Adding Data Security to an existing Elasticube Model can have little to great effect on the performance of the system. It is important to already have planned the Elasticube Model with the intention to apply Data Security in the future. This article will detail modeling strategies to overcome Data Security pitfalls.
Elasticube Model for Analyzing Sales and Inventory
In the above scenario we want to limit our employees to only see the Sale and Purchases corresponding to themselves. We facilitate this by applying data security on the EmployeeId column and joining the DimEmployees to Fact_Sale_Orders and Fact_Purchase_Orders tables. Now when a user logs into a dashboard sourced from our sales Elasticube they will only see data relevant to themselves.
This model now presents us with a problem. Sisense has two options to produce the members results when a dashboard filter is created using the following dimension tables: DimProducts / DimCountries / DimDate. The Data Security will try and join Dim_Employees (where the Data Security is defined) and one of the other three dimension tables. Sisense can either join through the Fact_Sale_Orders or Fact_Sale_Orders tables, which is a random path problem. Because of this, a user could see inaccurate results on the dashboard filter members - reduced members or members that they are not supposed to see.
Eg: The following screenshot illustrates what happens when a dashboard filter is created on a field from DimCountries table. There are two paths that are possible from the security table (DimEmployees) to the dashboard filter's table (DimCountries). Sisense chooses between the path (1) and (2) in random as both the query paths are tied for the shortest path.
Solution 1 - Key Table:
The Key table is a central table that stores all the relationships between the primary key values. This solution solves our problem because the key table has all the possible combinations, so when we join to produce results, we will have all the possible options available from the Fact tables. You can find more details on Key Tables here.
- Key Table Size - Because the key table is essentially a cross join between the dimension tables it can grow exponentially in size.

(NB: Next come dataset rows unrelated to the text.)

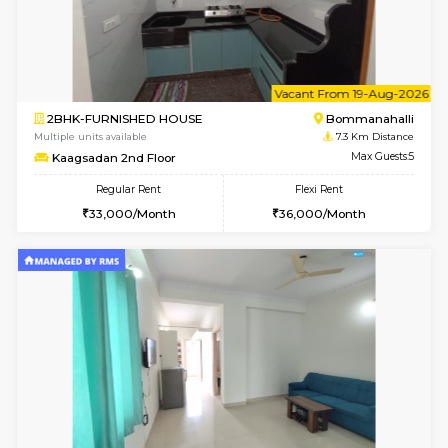
1BHK-FURNISHED HOUSE
HSR L
Multiple units available
7 Km Di
GeethaHomes 2nd Floor
Max G
Regular Rent
Flexi Rent
23,000/Month
27,000/Month
6
Vacant From 14-
1BHK-FURNISHED HOUSE
Korama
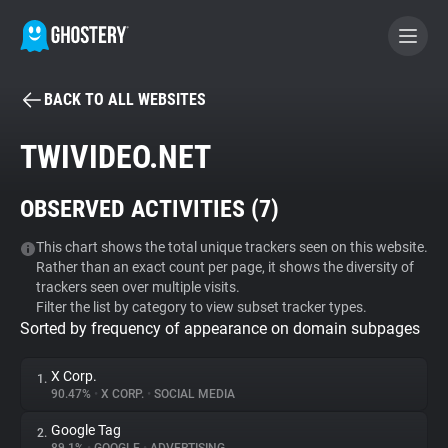
BACK TO ALL WEBSITES
BECOME A CONTRIBUTOR
TWIVIDEO.NET
GHOSTERY PRIVACY SUITE
OBSERVED ACTIVITIES (
7
)
Tracker & Ad Blocker
This chart shows the total unique trackers seen on this website.
Rather than an exact count per page, it shows the diversity of
WhoTracks.Me
trackers seen over multiple visits.
Filter the list by category to view subset tracker types.
Sorted by frequency of appearance on domain subpages
Privacy Digest
X Corp.
1.
90.47%
•
X CORP.
•
SOCIAL MEDIA
Search
Google Tag
2.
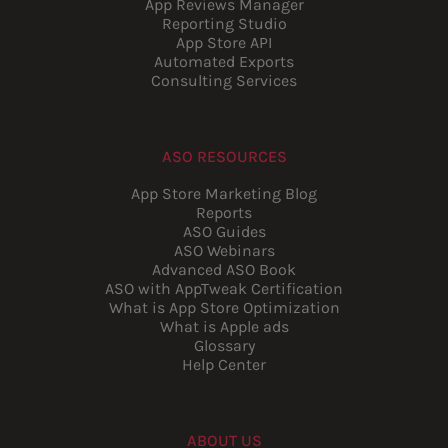
App Reviews Manager
Reporting Studio
App Store API
Automated Exports
Consulting Services
ASO RESOURCES
App Store Marketing Blog
Reports
ASO Guides
ASO Webinars
Advanced ASO Book
ASO with AppTweak Certification
What is App Store Optimization
What is Apple ads
Glossary
Help Center
ABOUT US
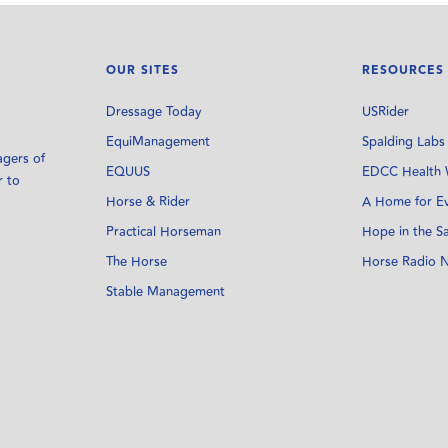
OUR SITES
RESOURCES
Dressage Today
USRider
EquiManagement
Spalding Labs
agers of
EQUUS
EDCC Health 
r to
Horse & Rider
A Home for E
Practical Horseman
Hope in the S
The Horse
Horse Radio 
Stable Management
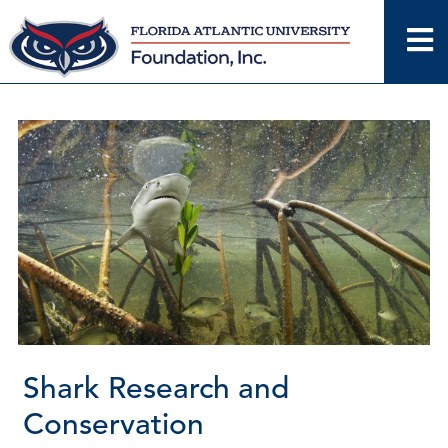
Skip
to
content
Shark Research and
Conservation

- Dashboard Performance - The Key Table increase the path length between our dimension and fact tables which will result in slower dashboard performance
- Maintenance - Iterating on an Elasticube Model containing a Key Table could be challenging because planning is key when creating a key table.

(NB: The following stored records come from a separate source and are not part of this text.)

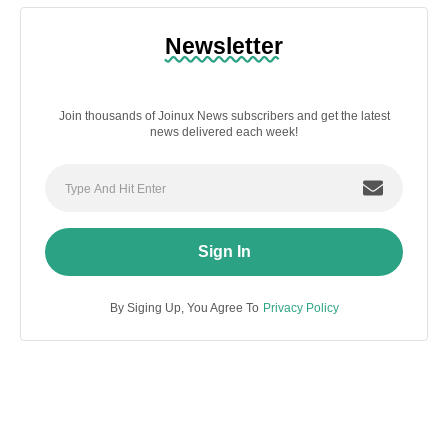
Newsletter
Join thousands of Joinux News subscribers and get the latest
news delivered each week!
Sign In
By Siging Up, You Agree To
Privacy Policy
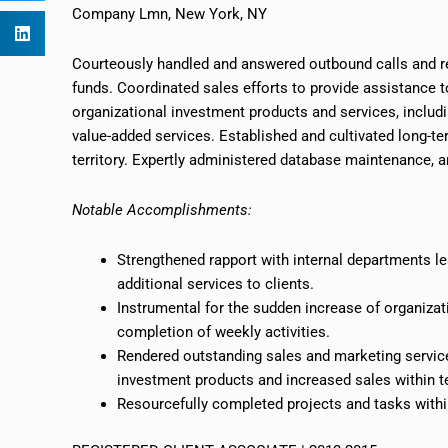
Company Lmn, New York, NY
Courteously handled and answered outbound calls and re
funds. Coordinated sales efforts to provide assistance t
organizational investment products and services, inclu
value-added services. Established and cultivated long-ter
territory. Expertly administered database maintenance, an
Notable Accomplishments:
Strengthened rapport with internal departments l
additional services to clients.
Instrumental for the sudden increase of organiza
completion of weekly activities.
Rendered outstanding sales and marketing service 
investment products and increased sales within
t
Resourcefully completed projects and tasks within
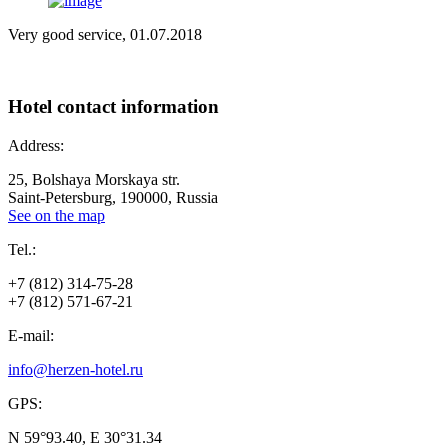
Very good service, 01.07.2018
Hotel
contact information
Address:
25, Bolshaya Morskaya str.
Saint-Petersburg, 190000, Russia
See on the map
Tel.:
+7 (812) 314-75-28
+7 (812) 571-67-21
E-mail:
info@herzen-hotel.ru
GPS:
N 59°93.40, E 30°31.34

- Build Time - Additional build time will be needed to calculate Key Table
- Keep the Key table size below 50M records
- Try creating partial key tables instead of including all your dimensions if not needed
- Plan your Key Table!
Security Exception on certain Dimension Tables:
Sometimes it is not necessary to apply security on all the dimension table - hence, with the approach of Key Table, you need not include those dimension tables to the Key table and they can be directly connected to the Fact tables. Refer to the screenshot below - usually it is DimDate table that need not be protected.
After this, while setting up Data Security, you need to ensure you set the scope correctly. DimDate table should be excluded from the Data Security's scope. Refer to the screenshot below - this means that, when you create a dashboard filter using DimDate table or a widget just using fields from DimDate table, the Data Security will not take effect.

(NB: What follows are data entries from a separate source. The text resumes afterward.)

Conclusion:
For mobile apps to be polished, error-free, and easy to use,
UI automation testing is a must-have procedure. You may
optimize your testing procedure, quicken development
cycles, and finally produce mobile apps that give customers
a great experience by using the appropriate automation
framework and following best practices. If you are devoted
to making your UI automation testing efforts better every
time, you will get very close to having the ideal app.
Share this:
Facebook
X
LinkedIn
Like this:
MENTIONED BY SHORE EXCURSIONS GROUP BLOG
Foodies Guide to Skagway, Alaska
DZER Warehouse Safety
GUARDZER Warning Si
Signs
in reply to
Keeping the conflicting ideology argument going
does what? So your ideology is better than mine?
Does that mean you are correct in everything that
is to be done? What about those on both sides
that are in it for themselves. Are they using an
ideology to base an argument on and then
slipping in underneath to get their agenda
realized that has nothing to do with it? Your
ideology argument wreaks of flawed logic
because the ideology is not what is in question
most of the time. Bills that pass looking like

You can read more about "Scope Limitations" in Row-level Data Security from here to understand all the different options in detail.(Scope Limitations are available from version 8.2.1 and above)
Solution 2 - Consolidation:
If our fact tables are on the smaller side (<100M records) we could look to consolidate our fact tables into a single fact table.
You can create a Custom SQL table to union the two fact tables together. A flag can be created to differentiate the fact tables. In this example we have created the "Type" field that has two values: Sale or Purchase.
Now, the data security is defined on the DimEmployees table (Security) and if there is a dashboard filter created off of DimCountries / DimDate / DimProducts (Filter), there is only one path for Sisense to reach from the Security dimension table to the Filter dimension table which is via the only fact table in the model - Fact_Sales_Purchase. Thus, there is no random path issue here.
- Additional Build time to process Custom SQL Table
- All Dashboard formulas will need to contain a value filter on Type
- Consolidated Elasticube record size does not exceed 250M records
Solution 3 - Bridge Table:
An intermediary table can be created to increase the path length between dimensions and facts to control query routing. Generally, to create a query path from table 1 to table 2, Sisense uses the shortest path algorithm. When we have two fact tables in model, we choose one of them as the preferred fact table and we try to force the Sisense query path through that fact table. To force the query path, we manipulate the length of the paths by adding one extra table to the path involving the non-preferred fact table, thus indirectly routing Sisense to choose the path involving the preferred fact to reach from the Dimension dimension table to the Filter dimension table.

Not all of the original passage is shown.